With that, it would include some form of user management system. I’ve almost completely settled on OpenID because of it’s flexibility, futuristicity, freaking-awesomeness (getting a bit overboard…). I’ve just been surfing the web (Wikipedia stuff) and I’m increasingly interested in OpenID, as it seems much more “ajax-friendly” than I previously thought.

Some time, i’d like to switch to a more scalable app-engine oriented system (it’s already serving up static JS now).
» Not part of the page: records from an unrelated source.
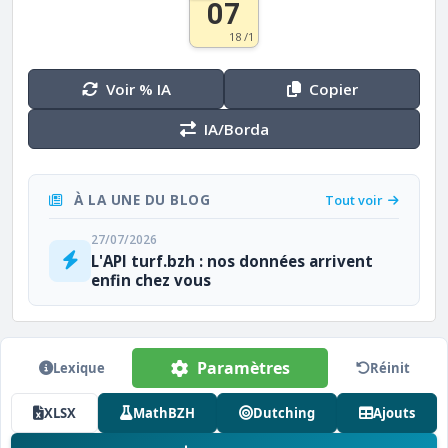
07
18 /1
Voir % IA
Copier
IA/Borda
À LA UNE DU BLOG
Tout voir
27/07/2026
L'API turf.bzh : nos données arrivent
enfin chez vous
Paramètres
Lexique
Réinit
XLSX
MathBZH
Dutching
Ajouts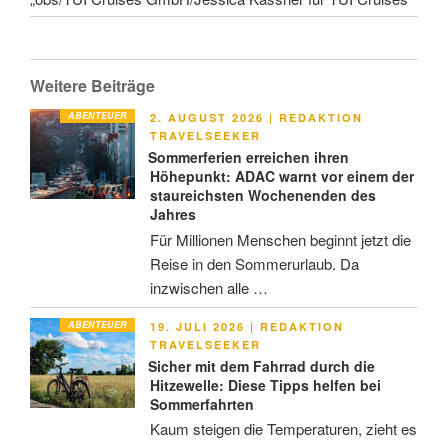
Weitere Beiträge
ABENTEUER
VERÖFFENTLICHT
2. AUGUST 2026
|
REDAKTION
AM
TRAVELSEEKER
Sommerferien erreichen ihren
Höhepunkt: ADAC warnt vor einem der
staureichsten Wochenenden des
Jahres
Für Millionen Menschen beginnt jetzt die
Reise in den Sommerurlaub. Da
inzwischen alle …
ABENTEUER
VERÖFFENTLICHT
19. JULI 2026
|
REDAKTION
AM
TRAVELSEEKER
Sicher mit dem Fahrrad durch die
Hitzewelle: Diese Tipps helfen bei
Sommerfahrten
Kaum steigen die Temperaturen, zieht es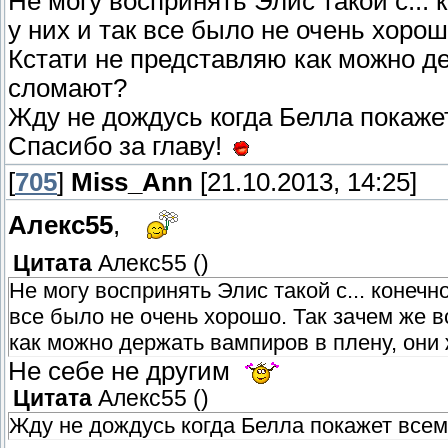
Не могу воспринять Элис такой с... 
у них и так все было не очень хорош
Кстати не представляю как можно де
сломают?
Жду не дождусь когда Белла покаже
Спасибо за главу!
[
705
]
Miss_Ann
[21.10.2013, 14:25]
Алекс55
,
Цитата
Алекс55
(
)
Не могу воспринять Элис такой с... конечн
все было не очень хорошо. Так зачем же в
как можно держать вампиров в плену, они
Не себе не другим
Цитата
Алекс55
(
)
Жду не дождусь когда Белла покажет всем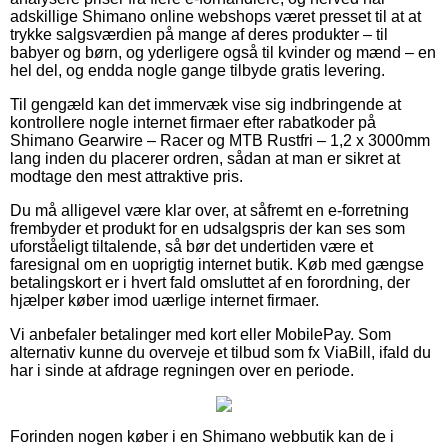
adskillige Shimano online webshops været presset til at at
trykke salgsværdien på mange af deres produkter – til
babyer og børn, og yderligere også til kvinder og mænd – en
hel del, og endda nogle gange tilbyde gratis levering.
Til gengæld kan det immervæk vise sig indbringende at
kontrollere nogle internet firmaer efter rabatkoder på
Shimano Gearwire – Racer og MTB Rustfri – 1,2 x 3000mm
lang inden du placerer ordren, sådan at man er sikret at
modtage den mest attraktive pris.
Du må alligevel være klar over, at såfremt en e-forretning
frembyder et produkt for en udsalgspris der kan ses som
uforståeligt tiltalende, så bør det undertiden være et
faresignal om en uoprigtig internet butik. Køb med gængse
betalingskort er i hvert fald omsluttet af en forordning, der
hjælper køber imod uærlige internet firmaer.
Vi anbefaler betalinger med kort eller MobilePay. Som
alternativ kunne du overveje et tilbud som fx ViaBill, ifald du
har i sinde at afdrage regningen over en periode.
Forinden nogen køber i en Shimano webbutik kan de i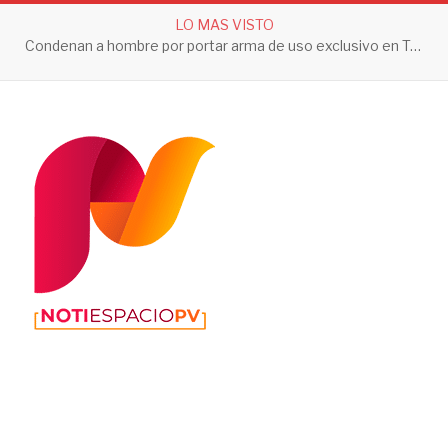
LO MAS VISTO
Condenan a hombre por portar arma sin licencia en Nayarit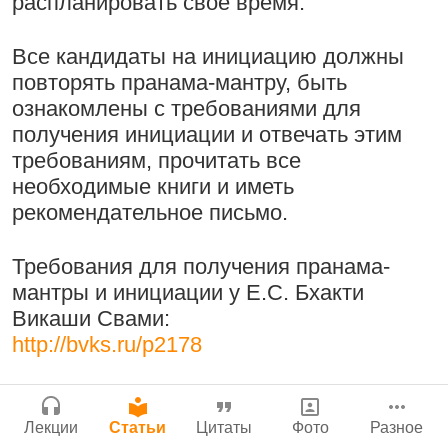
Молитвы Санатаны Госвами к Господу
распланировать своё время.
Бог, наука и атеизм, часть 2: Хвала
Чайтанье
Сайт
слушателям!
Все кандидаты на инициацию должны
Войти
|
Регистрация
29 июля 2026
|
История версий
|
9:25
|
17 июля 2024
|
повторять пранама-мантру, быть
Инструкция
Атланта, Джорджия, США
ознакомлены с требованиями для
получения инициации и отвечать этим
требованиям, прочитать все
необходимые книги и иметь
Поклоняться Бхактивиноду Тхакуру,
Нектар имени Кришны
рекомендательное письмо.
исполняя его бхаджаны
24 июля 2026
1:14:02
|
12 сентября
Требования для получения пранама-
2008
|
Бойсе, Айдахо, США
мантры и инициации у Е.С. Бхакти
Джанмаштами в Тбилиси 2025
Викаши Свами:
http://bvks.ru/p2178
Подрыватели доверия к себе
Радхарани — глава департамента
22 июля 2026
служений
1:05:35
|
7 сентября 2008
|
Лекции
Статьи
Цитаты
Фото
Разное
Орегон, США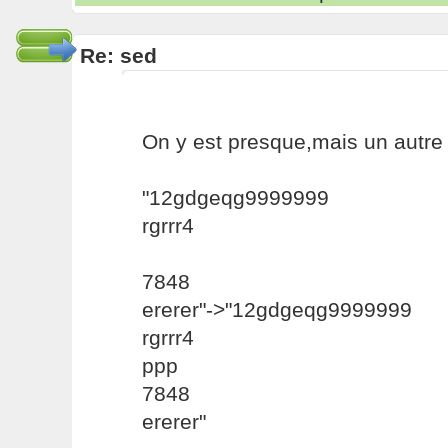
Re: sed
On y est presque,mais un autre
"12gdgeqg9999999
rgrrr4
7848
ererer"->"12gdgeqg9999999
rgrrr4
ppp
7848
ererer"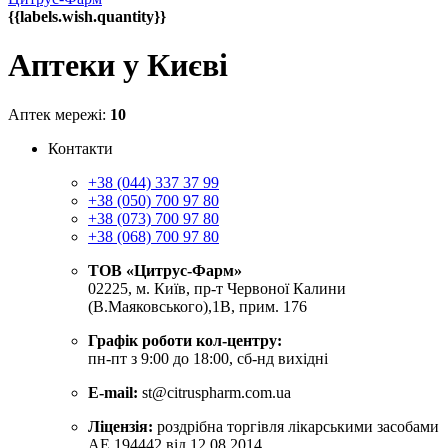
{{labels.wish.quantity}}
Аптеки у Києві
Аптек мережі:
10
Контакти
+38 (044) 337 37 99
+38 (050) 700 97 80
+38 (073) 700 97 80
+38 (068) 700 97 80
ТОВ «Цитрус-Фарм»
02225, м. Київ, пр-т Червоної Калини
(В.Маяковського),1В, прим. 176
Графік роботи кол-центру:
пн-пт з 9:00 до 18:00, сб-нд вихідні
E-mail:
st@citruspharm.com.ua
Ліцензія:
роздрібна торгівля лікарськими засобами
АЕ 194442 від 12.08.2014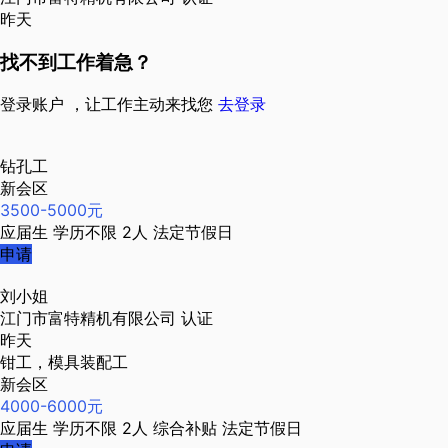
昨天
找不到工作着急？
登录账户 ，让工作主动来找您
去登录
钻孔工
新会区
3500-5000元
应届生
学历不限
2人
法定节假日
申请
刘小姐
江门市富特精机有限公司
认证
昨天
钳工，模具装配工
新会区
4000-6000元
应届生
学历不限
2人
综合补贴
法定节假日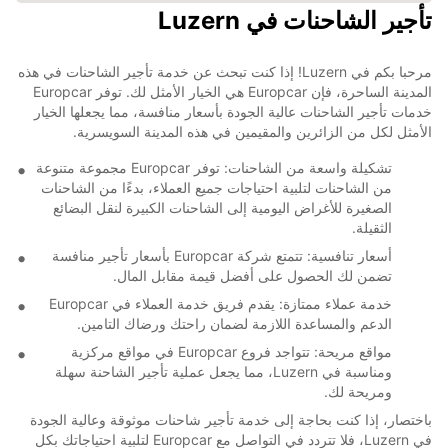
تأجير الشاحنات في Luzern
مرحبا بكم في Luzern! إذا كنت تبحث عن خدمة تأجير الشاحنات في هذه
المدينة الساحرة، فإن Europcar هي الخيار الأمثل لك. توفر Europcar
خدمات تأجير الشاحنات عالية الجودة بأسعار منافسة، مما يجعلها الخيار
الأمثل لكل من الزائرين والمقيمين في هذه المدينة السويسرية.
تشكيلة واسعة من الشاحنات: توفر Europcar مجموعة متنوعة
من الشاحنات لتلبية احتياجات جميع العملاء، بدءًا من الشاحنات
الصغيرة للأغراض اليومية إلى الشاحنات الكبيرة لنقل البضائع
الثقيلة.
أسعار تنافسية: تتمتع شركة Europcar بأسعار تأجير منافسة
تضمن لك الحصول على أفضل قيمة مقابل المال.
خدمة عملاء ممتازة: يقدم فريق خدمة العملاء في Europcar
الدعم والمساعدة اللازمة لضمان راحتك ورضاك التامين.
مواقع مريحة: تتواجد فروع Europcar في مواقع مركزية
ومناسبة في Luzern، مما يجعل عملية تأجير الشاحنة سهلة
ومريحة لك.
باختصار، إذا كنت بحاجة إلى خدمة تأجير شاحنات موثوقة وعالية الجودة
في Luzern، فلا تتردد في التواصل مع Europcar لتلبية احتياجاتك بكل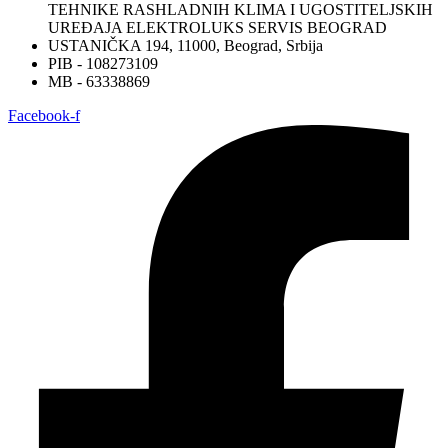
TEHNIKE RASHLADNIH KLIMA I UGOSTITELJSKIH
UREĐAJA ELEKTROLUKS SERVIS BEOGRAD
USTANIČKA 194, 11000, Beograd, Srbija
PIB - 108273109
MB - 63338869
Facebook-f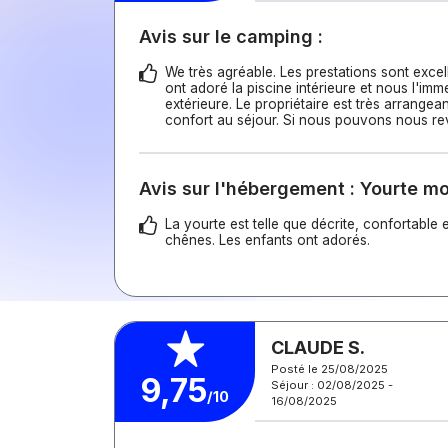
Avis sur le camping :
We très agréable. Les prestations sont excel
ont adoré la piscine intérieure et nous l'im
extérieure. Le propriétaire est très arrangean
confort au séjour. Si nous pouvons nous re
Avis sur l'hébergement : Yourte m
La yourte est telle que décrite, confortable 
chênes. Les enfants ont adorés.
CLAUDE S.
Posté le 25/08/2025
9,75
Séjour : 02/08/2025 -
/10
16/08/2025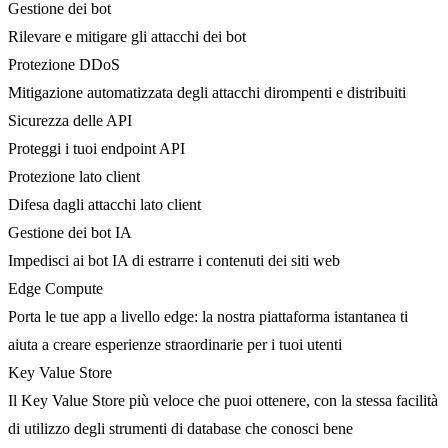
Gestione dei bot
Rilevare e mitigare gli attacchi dei bot
Protezione DDoS
Mitigazione automatizzata degli attacchi dirompenti e distribuiti
Sicurezza delle API
Proteggi i tuoi endpoint API
Protezione lato client
Difesa dagli attacchi lato client
Gestione dei bot IA
Impedisci ai bot IA di estrarre i contenuti dei siti web
Edge Compute
Porta le tue app a livello edge: la nostra piattaforma istantanea ti
aiuta a creare esperienze straordinarie per i tuoi utenti
Key Value Store
Il Key Value Store più veloce che puoi ottenere, con la stessa facilità
di utilizzo degli strumenti di database che conosci bene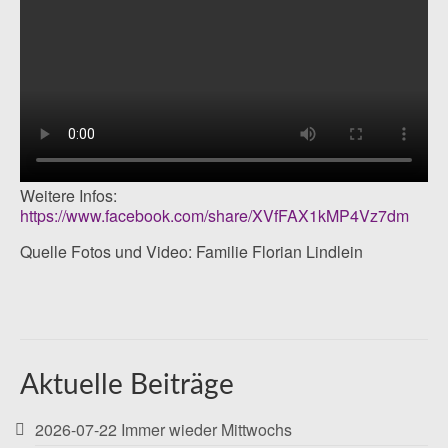
Weitere Infos:
https://www.facebook.com/share/XVfFAX1kMP4Vz7dm
Quelle Fotos und Video: Familie Florian Lindlein
Aktuelle Beiträge
2026-07-22 Immer wieder Mittwochs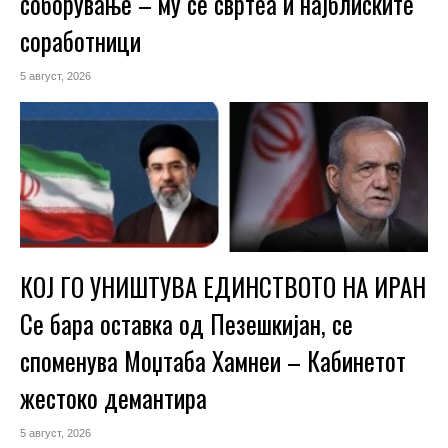
соборување – му се свртеа и најблиските
соработници
5 август, 2026
КОЈ ГО УНИШТУВА ЕДИНСТВОТО НА ИРАН
Се бара оставка од Пезешкијан, се
споменува Моџтаба Хамнеи – Кабинетот
жестоко демантира
5 август, 2026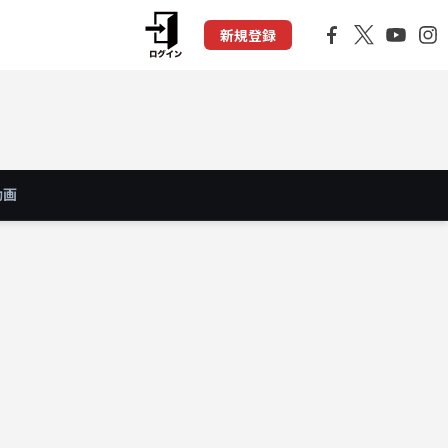
新規登録
動画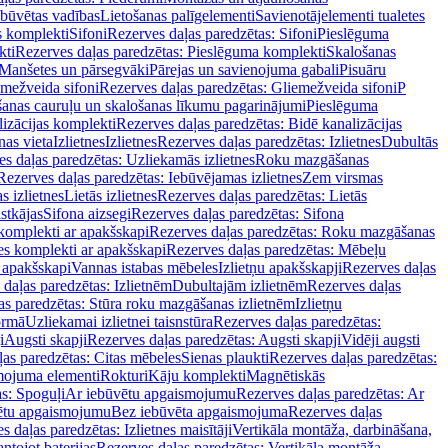
ebūvētas vadības
Lietošanas palīgelementi
Savienotājelementi tualetes
s komplekti
Sifoni
Rezerves daļas paredzētas: Sifoni
Pieslēguma
kti
Rezerves daļas paredzētas: Pieslēguma komplekti
Skalošanas
Manšetes un pārsegvāki
Pārejas un savienojuma gabali
Pisuāru
mežveida sifoni
Rezerves daļas paredzētas: Gliemežveida sifoni
P
šanas cauruļu un skalošanas līkumu pagarinājumi
Pieslēguma
izācijas komplekti
Rezerves daļas paredzētas: Bidē kanalizācijas
as vieta
Izlietnes
Izlietnes
Rezerves daļas paredzētas: Izlietnes
Dubultās
s daļas paredzētas: Uzliekamās izlietnes
Roku mazgāšanas
Rezerves daļas paredzētas: Iebūvējamas izlietnes
Zem virsmas
s izlietnes
Lietās izlietnes
Rezerves daļas paredzētas: Lietās
stkājas
Sifona aizsegi
Rezerves daļas paredzētas: Sifona
komplekti ar apakšskapi
Rezerves daļas paredzētas: Roku mazgāšanas
es komplekti ar apakšskapi
Rezerves daļas paredzētas: Mēbeļu
r apakšskapi
Vannas istabas mēbeles
Izlietņu apakšskapji
Rezerves daļas
daļas paredzētas: Izlietnēm
Dubultajām izlietnēm
Rezerves daļas
as paredzētas: Stūra roku mazgāšanas izlietnēm
Izlietņu
ormā
Uzliekamai izlietnei taisnstūra
Rezerves daļas paredzētas:
i
Augsti skapji
Rezerves daļas paredzētas: Augsti skapji
Vidēji augsti
as paredzētas: Citas mēbeles
Sienas plaukti
Rezerves daļas paredzētas:
ojuma elementi
Rokturi
Kāju komplekti
Magnētiskās
s: Spoguļi
Ar iebūvētu apgaismojumu
Rezerves daļas paredzētas: Ar
vētu apgaismojumu
Bez iebūvēta apgaismojuma
Rezerves daļas
s daļas paredzētas: Izlietnes maisītāji
Vertikāla montāža, darbināšana,
ntojot baterijas
Rezerves daļas paredzētas: Vertikāla montāža,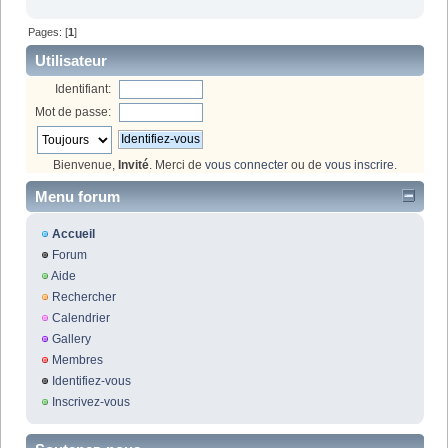
Pages: [
1
]
Utilisateur
Identifiant:
Mot de passe:
Bienvenue,
Invité
. Merci de
vous connecter
ou de
vous inscrire
.
Menu forum
Accueil
Forum
Aide
Rechercher
Calendrier
Gallery
Membres
Identifiez-vous
Inscrivez-vous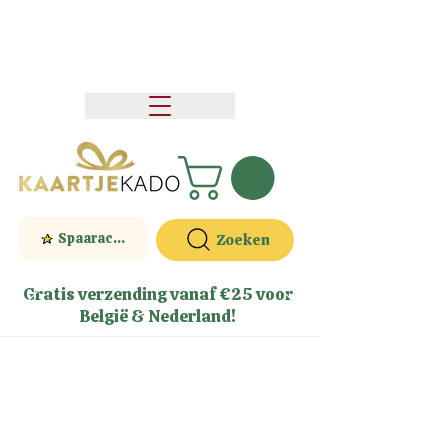
Spaaractie
Zoeken
Gratis verzending vanaf €25 voor
België & Nederland!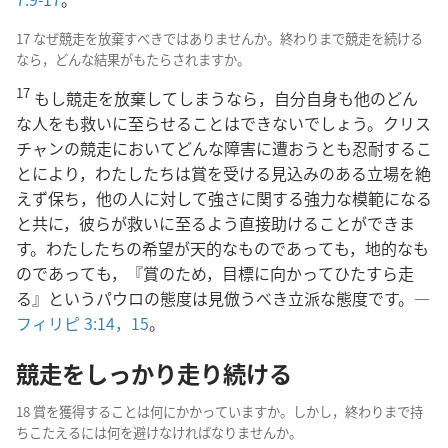
17 なぜ競走を放棄すべきではありませんか。終わりまで競走を続ける
なら，どんな結果がもたらされますか。
17
もし競走を放棄してしまうなら，自分自身も他のどん
な人をも救いに至らせることはできないでしょう。クリス
チャンの競走においてどんな障害に遭おうとも忍耐するこ
とにより，わたしたちは賞を受ける見込みのある立場を絶
えず保ち，他の人に対して強さに関する強力な模範になる
と共に，彼らが救いに至るよう直接助けることができま
す。わたしたちの希望が天的なものであっても，地的なも
のであっても，『賞のため，目標に向かってひたすら走
る』というパウロの態度は見倣うべき立派な態度です。―
フィリピ 3:14，15
。
競走をしっかり走り続ける
18 賞を獲得することは何にかかっていますか。しかし，終わりまで持
ちこたえるには何を避けなければなりませんか。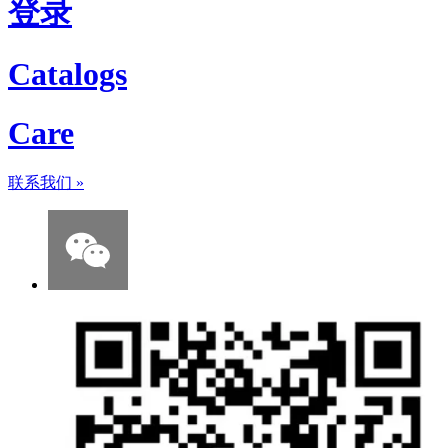
登录
Catalogs
Care
联系我们
»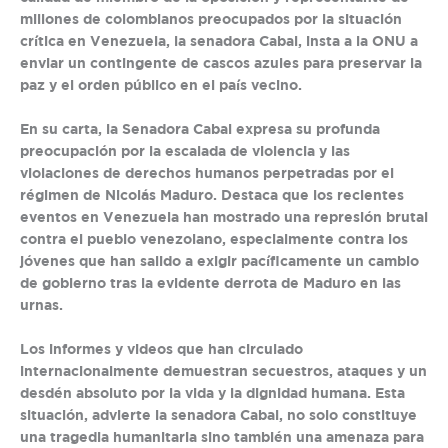
millones de colombianos preocupados por la situación
crítica en Venezuela, la senadora Cabal, insta a la ONU a
enviar un contingente de cascos azules para preservar la
paz y el orden público en el país vecino.
En su carta, la Senadora Cabal expresa su profunda
preocupación por la escalada de violencia y las
violaciones de derechos humanos perpetradas por el
régimen de Nicolás Maduro. Destaca que los recientes
eventos en Venezuela han mostrado una represión brutal
contra el pueblo venezolano, especialmente contra los
jóvenes que han salido a exigir pacíficamente un cambio
de gobierno tras la evidente derrota de Maduro en las
urnas.
Los informes y videos que han circulado
internacionalmente demuestran secuestros, ataques y un
desdén absoluto por la vida y la dignidad humana. Esta
situación, advierte la senadora Cabal, no solo constituye
una tragedia humanitaria sino también una amenaza para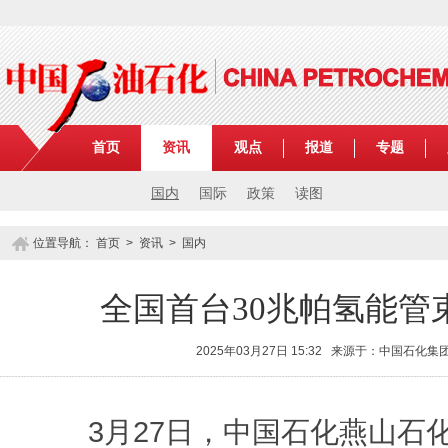
首页
资讯
观点
报道
专题
国内
国际
政策
读图
位置导航：
首页
>
资讯
>
国内
全国首台30兆帕氢能管
2025年03月27日 15:32 来源于：中国石化
3月27日，中国石化燕山石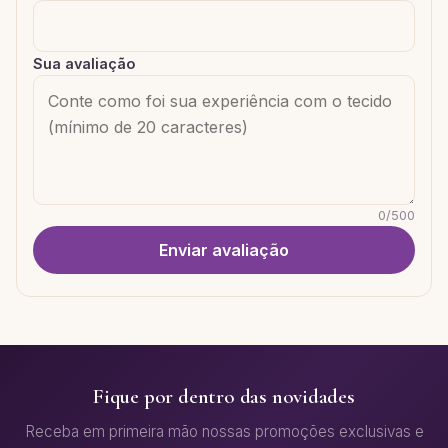
Sua avaliação
0
/
500
Enviar avaliação
Fique por dentro das novidades
Receba em primeira mão nossas promoções exclusivas e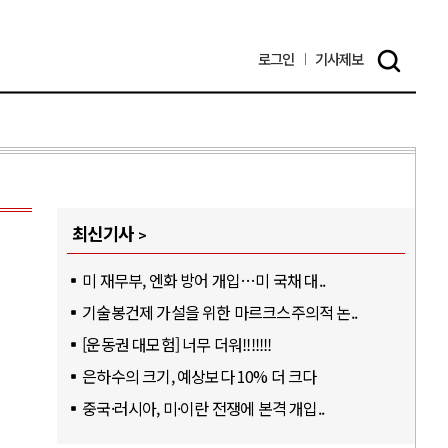
로그인
기사
제보
최신기사
미 재무부, 엔화 방어 개입…미 국채 대..
기술봉건제 가설을 위한 마르크스주의적 논..
[운동권 대모험] 너무 더워!!!!!!!
은하수의 크기, 예상보다 10% 더 크다
중국·러시아, 미·이란 전쟁에 본격 개입..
I’ll use my server at antimatter15.com more (Java-Enabled), so there can finally be decent flash export :)

One thing that i’d really like, that’s really probably painful, is to better support IE. There’s no problem with IE support in the general components of the Ajax Animator (Tweening/UI/Save/Format/Abstraction Layer/etc), but rendering isn’t very good. I’d like for it to be better. OnlyPaths is already great, but IE support is big for it to become mainstream. I’d like it for use in a more educational and amature(ish) setting, where people have the most use for free/opensource/easy-to-run apps. In education, many people are still using IE, and that’s a big problem.

I’ve been looking into other renderers for the future of the Ajax Animator to run on. For the forseeable future, the editor will be OnlyPaths, because it is the only one that really fits the needs of the project. But it’s built on a less-clean, prototype-like (non-namespaced) foundation, and isn’t built exactly as it should. It’s not up to me, but I think that OnlyPaths should be an editor, rather than a renderer, or at least the renderer and the editor to have very visible lines between. Right now, much of the editor interface is in the renderer. That means a lot of unnecesary work. The addTracker function is currently in the renderer, this is completely the wrong thing. It was fine in the days when it was Richdraw and the tracker was just a blue square, but that’s not scalable. On this trend, you would need 2 copies of essentially the same code (VML/SVG) for the tracker/etc. I’d much prefer to have a interactive-less renderer and addTracker function in the editor, where all the actions are calls to the drawing API. Either Onlypaths has to get a better VML renderer, or we have to switch rendering engines to something like Dojo.GFX or Raphael and port the editor over to the new renderers. I like the current OnlyPaths one a lot. It’s been developed side-by-side with the Ajax Animator, and is very well integrated. I dont like Dojo.GFX too much, because it’s dojo-dependencies, but it’s a very solid and stable framework. And Raphael isn’t as powerful as the current OnlyPaths engine yet.